FDA experts: Decongestants are effective
Advisory panel supports currently available dosage of over-the-counter cold medication, rejecting opposition of some pharmacists.
NEW YORK (CNNMoney.com) -- Food and Drug Administration experts on Friday supported a certain type of over-the-counter cold medicine as effective, despite opposition from pharmacists who claim otherwise, agency officials said.
An advisory panel for the FDA voted 11-1 in favor of decongestants containing 10 milligrams of the ingredient phenylephrine as effective drugs. The panel meeting, held in Silver Spring, Md., was in response to a petition from researchers who believe that phenylephine is ineffective when taken orally, particularly at its currently approved dosage.
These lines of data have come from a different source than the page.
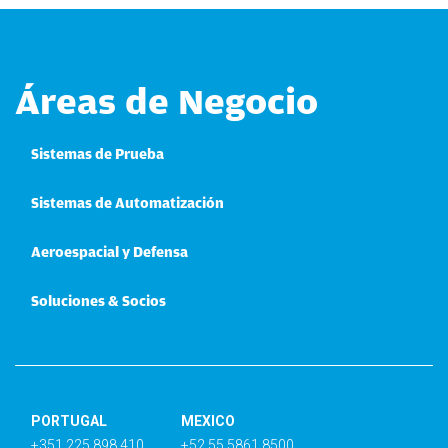
Áreas de Negocio
Sistemas de Prueba
Sistemas de Automatización
Aeroespacial y Defensa
Soluciones & Socios
PORTUGAL
MEXICO
+351 225 898 410
+52 55 5861 8500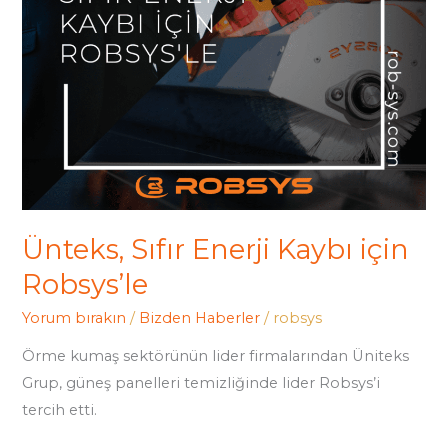
Ünteks, Sıfır Enerji Kaybı için
Robsys’le
Yorum bırakın
/
Bizden Haberler
/
robsys
Örme kumaş sektörünün lider firmalarından Üniteks
Grup, güneş panelleri temizliğinde lider Robsys’i
tercih etti.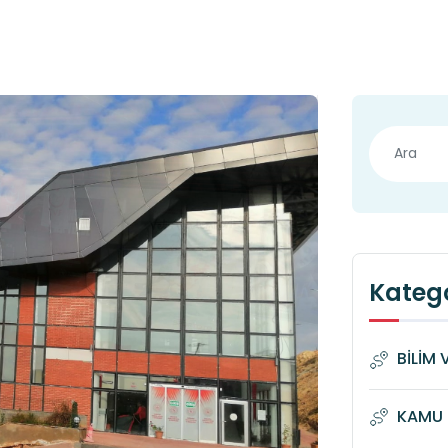
Katego
BİLİM 
KAMU 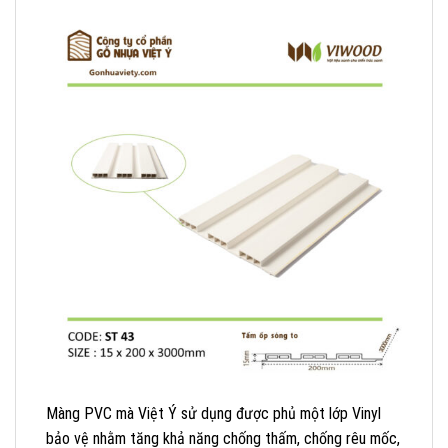
Màng PVC mà Việt Ý sử dụng được phủ một lớp Vinyl
bảo vệ nhằm tăng khả năng chống thấm, chống rêu mốc,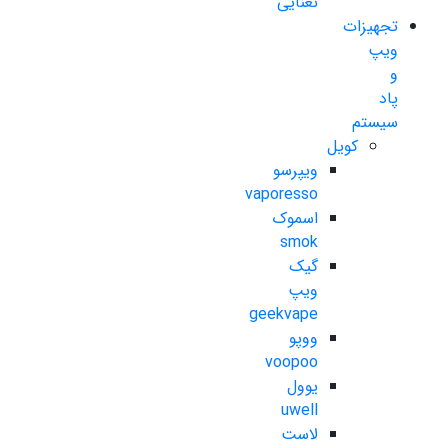
نعنایی
تجهیزات
ویپ
و
پاد
سیستم
کویل
ویپرسو
vaporesso
اسموک
smok
گیک
ویپ
geekvape
ووپو
voopoo
یوول
uwell
لاست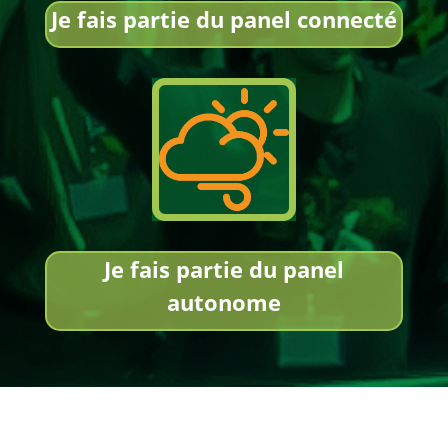
Je fais partie du panel connecté
Je fais partie du panel
autonome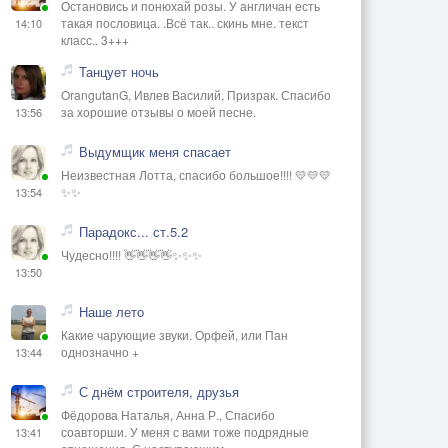
Остановись и понюхай розы. У англичан есть
такая пословица. .Всё так.. скинь мне. текст
14:10
класс.. 3+++
Танцует ночь
OrangutanG, Ивлев Василий, Призрак. Спасибо
за хорошие отзывы о моей песне.
13:56
Выдумщик меня спасает
Неизвестная Лотта, спасибо большое!!!! 💛💛💛
✨✨
13:54
Парадокс... ст.5.2
Чудесно!!!! 👋👋👋👋✨✨✨
13:50
Наше лето
Какие чарующие звуки. Орфей, или Пан
однозначно +
13:44
С днём строителя, друзья
Фёдорова Наталья, Анна Р., Спасибо
соавторши. У меня с вами тоже подрядные
13:41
Johnson & Johnson and Wyeth used to sell over-the-counter decongestants containing the ingredient pseudoephedrine. But, because this compound is also used to make the illegal and dangerous drug known as crystal methamphetamine, retailers such as Wal-Mart (WMT, Fortune 500), Target (TGT, Fortune 500) and Albertsons have moved these products behind-the-counter. Patients must now interact with pharmacists and show identification to buy pseudoephedrine products.
Johnson & Johnson and Wyeth continue to sell pseudoephedrine products. But in order to continue selling decongestants over the counter, these companies reformulated their pills to contain phenylephrine.
"We think it's effective, if used as directed," said Wyeth spokesman Doug Petkes, prior to the vote.
But Schering-Plough (SGP, Fortune 500) did not reformulate its pseudoephedrine product, Claritin-D, which it now sells behind the counter. The company's stock dipped more than 2 percent throughout the day, ahead of the vote.
Leslie Hendeles and Randy Hatton, both pharmacy professors from the University of Florida in Gainesville, believe that phenylephrine is a poor substitute for pseudoephedrine. They petitioned the FDA to hold a meeting about the effectiveness of phenylephrine.
"We're seriously concerned that a 10 milligram does of this drug is ineffective," said Paul Doering, pharmacy professor at the University of Florida and a co-director with Hatton at the Drug Information and Pharmacy Resource Center, in an interview prior to the vote.
Doering, who is not a petitioner, said the issue is much bigger than a matter of dosage. He said an analysis conducted by his University of Florida colleagues indicated the evidence about phenylephrine effectiveness "is meager indeed."
Analysts said the issue isn't likely to have a major impact on drug companies, which rely more heavily on individual prescription drugs for sales, than individual over-the-counter drugs.
For example, out of Wyeth's $8.7 billion sales total for the first nine months of 2007, only $110 million came from Robitussin. Some, but not all, of the Robitussin varieties contain phenylephrine.
Wyeth's Advil Cold & Sinus contains pseudoephedrine, and sales totaled $20 million during the same time period.
"From an analytic point of view, it's really not all that material," said Les Funtleyder, analyst for Miller Tabak. But he said it represents a trend in "the growing consumerism of healthcare," in which patients are expected to make decisions for themselves and are allowed greater access to products and information.